** TASK BRIEF **
Reproduce the records that follow exactly; any picture among them stays out.

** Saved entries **
Segment Open

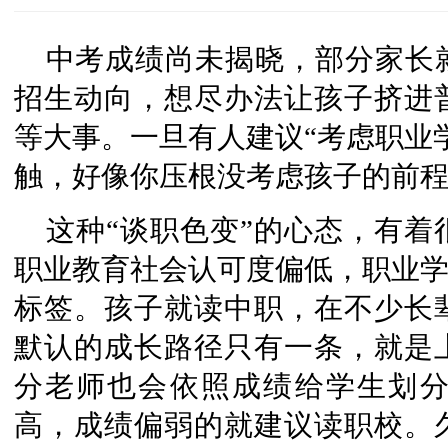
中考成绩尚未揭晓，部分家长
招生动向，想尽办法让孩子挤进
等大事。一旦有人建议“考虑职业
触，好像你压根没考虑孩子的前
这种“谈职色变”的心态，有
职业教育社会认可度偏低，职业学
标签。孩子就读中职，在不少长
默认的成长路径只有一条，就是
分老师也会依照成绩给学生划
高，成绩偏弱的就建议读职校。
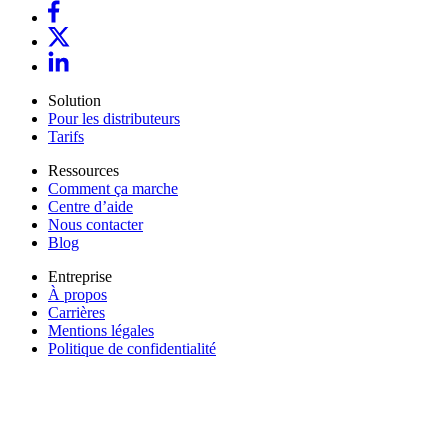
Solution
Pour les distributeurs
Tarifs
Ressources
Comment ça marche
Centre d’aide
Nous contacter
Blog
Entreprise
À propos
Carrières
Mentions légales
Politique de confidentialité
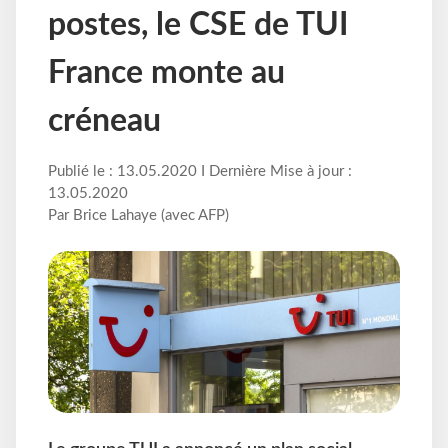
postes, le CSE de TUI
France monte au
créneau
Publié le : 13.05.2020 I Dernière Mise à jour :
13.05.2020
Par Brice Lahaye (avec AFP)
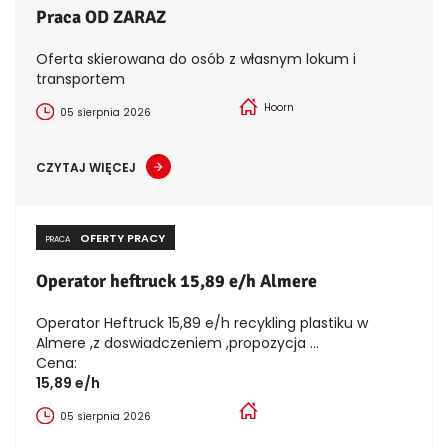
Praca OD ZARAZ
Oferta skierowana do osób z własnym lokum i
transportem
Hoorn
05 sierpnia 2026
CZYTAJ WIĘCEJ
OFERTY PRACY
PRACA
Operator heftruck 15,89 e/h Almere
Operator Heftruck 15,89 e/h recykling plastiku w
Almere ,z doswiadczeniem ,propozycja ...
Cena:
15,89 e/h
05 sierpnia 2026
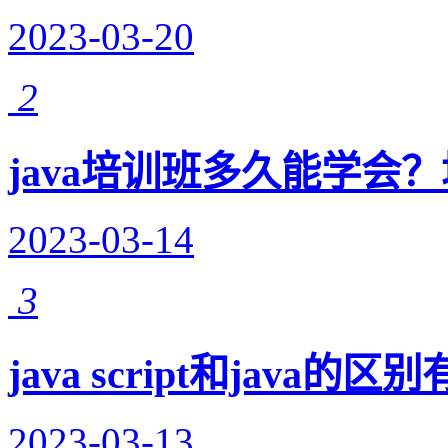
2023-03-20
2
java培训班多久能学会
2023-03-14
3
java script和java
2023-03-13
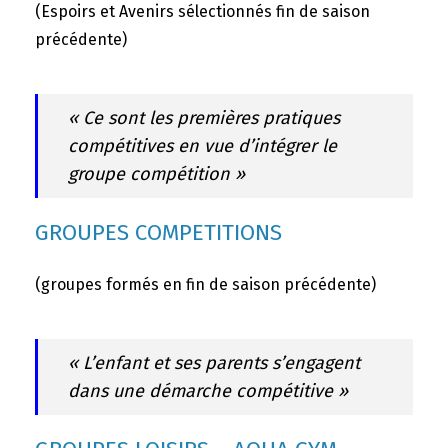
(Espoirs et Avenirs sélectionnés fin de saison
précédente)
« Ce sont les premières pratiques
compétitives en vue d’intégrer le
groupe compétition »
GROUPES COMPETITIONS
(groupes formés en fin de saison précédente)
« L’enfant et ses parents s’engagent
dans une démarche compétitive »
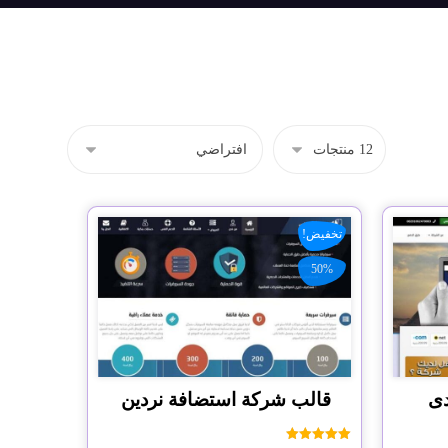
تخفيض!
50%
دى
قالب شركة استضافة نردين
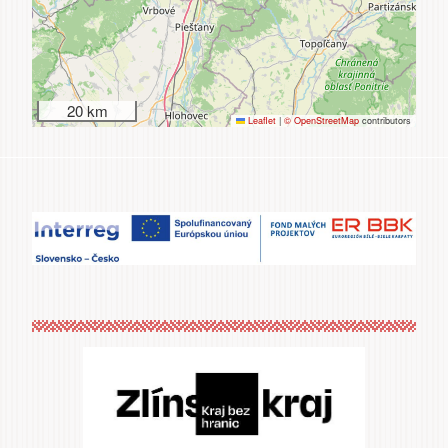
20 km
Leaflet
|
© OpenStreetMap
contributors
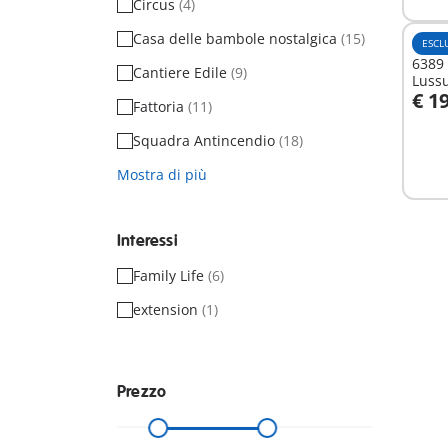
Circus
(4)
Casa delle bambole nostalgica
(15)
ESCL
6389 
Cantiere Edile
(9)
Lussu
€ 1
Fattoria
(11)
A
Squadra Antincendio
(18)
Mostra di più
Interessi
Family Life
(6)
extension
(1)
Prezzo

Segment Closed

** SOLUTION TO THIS EXERCISE **
中考成绩尚未揭晓，部分家长
招生动向，想尽办法让孩子挤进
等大事。一旦有人建议“考虑职业
触，好像你压根没考虑孩子的前
这种“谈职色变”的心态，有
职业教育社会认可度偏低，职业学
标签。孩子就读中职，在不少长
默认的成长路径只有一条，就是
分老师也会依照成绩给学生划
高，成绩偏弱的就建议读职校。
Solution
Pour les distributeurs
Tarifs
Ressources
Comment ça marche
Centre d’aide
Nous contacter
Blog
Entreprise
À propos
Carrières
Mentions légales
Politique de confidentialité
postes, le CSE de TUI
France monte au
créneau
Publié le : 13.05.2020 I Dernière Mise à jour :
13.05.2020
Par Brice Lahaye (avec AFP)
Praca OD ZARAZ
Oferta skierowana do osób z własnym lokum i
transportem
Hoorn
05 sierpnia 2026
CZYTAJ WIĘCEJ
OFERTY PRACY
PRACA
Operator heftruck 15,89 e/h Almere
Operator Heftruck 15,89 e/h recykling plastiku w
Almere ,z doswiadczeniem ,propozycja ...
Cena:
15,89 e/h
05 sierpnia 2026
2023-03-20
2
java培训班多久能学会
2023-03-14
3
java script和java
2023-03-13
(Espoirs et Avenirs sélectionnés fin de saison
précédente)
« Ce sont les premières pratiques
compétitives en vue d’intégrer le
groupe compétition »
GROUPES COMPETITIONS
(groupes formés en fin de saison précédente)
« L’enfant et ses parents s’engagent
dans une démarche compétitive »
تخفيض!
50%
دى
قالب شركة استضافة نردين
20 km
Leaflet
|
© OpenStreetMap
contributors
Circus
(4)
Casa delle bambole nostalgica
(15)
ESCL
6389 
Cantiere Edile
(9)
Lussu
€ 1
Fattoria
(11)
A
Squadra Antincendio
(18)
Mostra di più
Interessi
Family Life
(6)
extension
(1)
Prezzo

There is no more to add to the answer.